Ron and Laura bring together their experience in talking with divorced individuals and stepmoms to write The Smart Stepmom. . . and this reviewer and stepmom thanks them for it. I have been a stepmom for over three years now and I was blessed to have read this book in the beginning of my stepmom journey, and I keep looking back over it for good reminders and for guidance on new phases in our stepfamily life.


I will go over the parts of this book that have been the most helpful to me and the advice I still use that makes a huge difference in navigating the blended family life. Then I want to point out some more of my favorite tips and stories that I believe will help anyone who is a stepmom.


How This Book Helps Me Be the Best Stepmom I Can Be.

In the beginning of my stepmom journey, I found The Smart Stepfamily and this book.
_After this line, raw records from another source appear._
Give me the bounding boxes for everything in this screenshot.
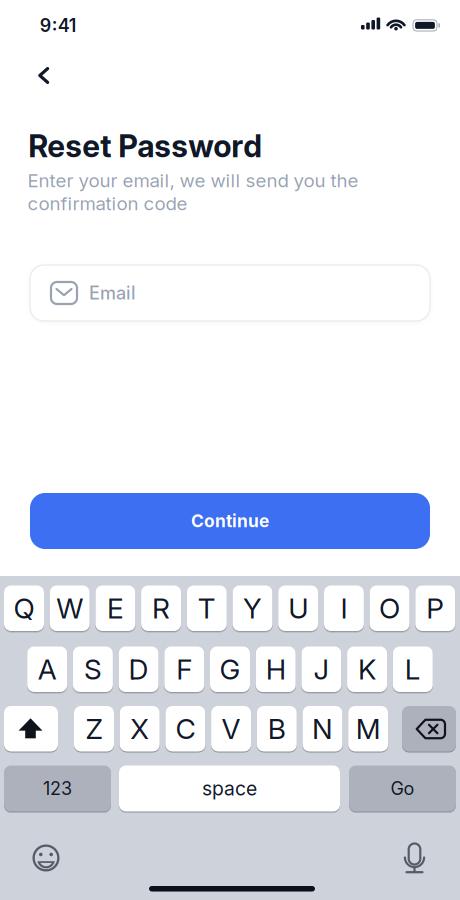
- staticText: J: [313, 652, 329, 686]
- button[interactable]: Go: [349, 766, 456, 812]
- button[interactable]: Q: [4, 586, 44, 631]
- staticText: Z: [86, 712, 102, 746]
- staticText: space: [202, 777, 257, 800]
- staticText: D: [129, 652, 149, 686]
- button[interactable]: Delete: [402, 706, 456, 752]
- button[interactable]: H: [256, 646, 296, 692]
- button[interactable]: Dictation: [402, 841, 428, 875]
- staticText: M: [356, 712, 381, 746]
- button[interactable]: 123: [4, 766, 111, 812]
- button[interactable]: M: [348, 706, 388, 752]
- button[interactable]: Shift: [4, 706, 58, 752]
- staticText: B: [268, 712, 286, 746]
- staticText: U: [288, 591, 308, 625]
- button[interactable]: Email: [30, 265, 430, 321]
- button[interactable]: S: [73, 646, 113, 692]
- staticText: A: [38, 652, 57, 686]
- staticText: T: [198, 591, 216, 625]
- staticText: G: [220, 652, 240, 686]
- button[interactable]: W: [50, 586, 90, 631]
- staticText: Go: [390, 778, 414, 799]
- button[interactable]: E: [95, 586, 135, 631]
- staticText: Y: [243, 591, 262, 625]
- staticText: Email: [89, 282, 136, 304]
- button[interactable]: P: [415, 586, 455, 631]
- staticText: N: [312, 712, 333, 746]
- staticText: P: [426, 591, 444, 625]
- button[interactable]: I: [324, 586, 364, 631]
- button[interactable]: J: [301, 646, 341, 692]
- button[interactable]: F: [164, 646, 204, 692]
- staticText: L: [405, 652, 421, 686]
- staticText: V: [222, 712, 241, 746]
- button[interactable]: X: [120, 706, 160, 752]
- staticText: O: [379, 591, 400, 625]
- button[interactable]: C: [165, 706, 205, 752]
- staticText: Q: [14, 591, 34, 625]
- staticText: Reset Password: [28, 128, 262, 165]
- button[interactable]: U: [278, 586, 318, 631]
- button[interactable]: B: [257, 706, 297, 752]
- button[interactable]: N: [302, 706, 342, 752]
- button[interactable]: Z: [74, 706, 114, 752]
- staticText: F: [176, 652, 192, 686]
- button[interactable]: T: [187, 586, 227, 631]
- button[interactable]: G: [210, 646, 250, 692]
- button[interactable]: R: [141, 586, 181, 631]
- staticText: Continue: [191, 510, 269, 532]
- button[interactable]: Continue: [30, 493, 430, 549]
- staticText: K: [358, 652, 376, 686]
- button[interactable]: V: [211, 706, 251, 752]
- button[interactable]: L: [393, 646, 433, 692]
- button[interactable]: A: [27, 646, 67, 692]
- staticText: S: [84, 652, 102, 686]
- staticText: R: [152, 591, 170, 625]
- button[interactable]: Emoji: [30, 842, 62, 874]
- staticText: 123: [43, 778, 72, 799]
- button[interactable]: Back: [34, 64, 53, 87]
- staticText: 9:41: [40, 14, 77, 36]
- staticText: I: [340, 591, 347, 625]
- staticText: H: [266, 652, 286, 686]
- button[interactable]: D: [119, 646, 159, 692]
- button[interactable]: O: [370, 586, 410, 631]
- staticText: Enter your email, we will send you the c…: [28, 169, 359, 215]
- staticText: E: [107, 591, 124, 625]
- staticText: W: [56, 591, 83, 625]
- button[interactable]: Y: [232, 586, 272, 631]
- staticText: X: [130, 712, 149, 746]
- staticText: C: [175, 712, 195, 746]
- button[interactable]: K: [347, 646, 387, 692]
- button[interactable]: space: [119, 766, 340, 812]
The Smart Stepfamily helped a lot in understanding perspectives from others in the blended family, and this book helps with that some, but I mostly love it because it helps me understand my own perspective and why I feel how I do and how I change the way I see things and the best way to handle different stepfamily dynamics.


Understanding You Are Not Alone as a Stepmom

It can feel lonely being a stepmom because you only sort of fit in with the other mom's and your friends who don't have kids can't relate to what it's like to have kids to care for. This book gives you heartbreaking and heartwarming stories of stepmoms, and each one is relatable. I felt like I belonged to a community and I no longer felt alone in the seemly unique challenges stepmoms face.
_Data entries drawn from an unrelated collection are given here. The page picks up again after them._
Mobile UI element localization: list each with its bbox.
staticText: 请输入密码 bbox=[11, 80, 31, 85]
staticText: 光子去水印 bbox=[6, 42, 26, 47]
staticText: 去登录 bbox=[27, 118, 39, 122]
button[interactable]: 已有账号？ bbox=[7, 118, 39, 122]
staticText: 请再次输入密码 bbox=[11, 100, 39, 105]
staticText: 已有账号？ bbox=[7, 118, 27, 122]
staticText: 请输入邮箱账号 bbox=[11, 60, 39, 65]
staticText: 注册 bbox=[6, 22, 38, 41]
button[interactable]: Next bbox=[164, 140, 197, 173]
After realizing I'm not alone, I started looking for other stepmoms around me. I realized, I have two neighbors who are stepmoms and I also became friends with a coworker who is not a stepmom, but a divorced mom and we were able to share similar grievances in dealing with divorce and co-parenting while also seeing things from the other sides perspective.


Feeling like you're not alone, goes a long way. And hearing stories from stepmoms who have been through it all and still have a good story to tell can be the encouragement we need the most.


How to See Things From Your Step Kids' Point of View

Seeing things from someone else's shoes changes how you view their actions and what they say. In turn, it will change how you react to what they say and their actions. Ron and Laura do a fantastic job at helping stepmom's understand their step kids point of view. So when they say things like "You're not my mom!" You will know how to react.


I am so grateful I read this book in the beginning of my husband and I's relationship because I feel like I was able to help heal the kids from the pain of being in a broken family and coming into the new family with that knowledge.


From stories I've read about and heard about, many stepmoms have an expectation of what their new role as stepmom will look like and that their new family will automatically be great and wonderful. But it takes time to build a good relationship with anyone new. Simply marrying their dad is not going to gain their love and respect. And, It's going to take time before you have a really happy family. And like all families, there will be good days and bad days.


Understanding Your "Ex-Wife-In-Law"


In the chapter "Meet Your Ex-Wife-In-Law: Friend or Foe", you will be able to figure out the type of women you are helping to raise kids with. I like the term ex-wife-in-law because it's showing you that she's as much apart of your life as your husband's. I even know of a woman who will simply refers to her husband's ex-wife as her ex-wife.


However, personally, I like referring to her as my step kids mom. It sounds better, and that's the role she plays in our blended family. But I'm not against the term "ex-wife-in-law".


This section helped me see things from my step kids' mom's perspective. It also helped me figure out the best way to handle certain situations.


Final Thoughts

There are many other great parts in this book for each stage in a stepmom's life. It goes over holidays and vacations, adult step children, and in each sections it gives some advice to someone dating someone with kids.


I hope you found this post helpful and that you feel inspired to read the book and utilize it's practical teaching.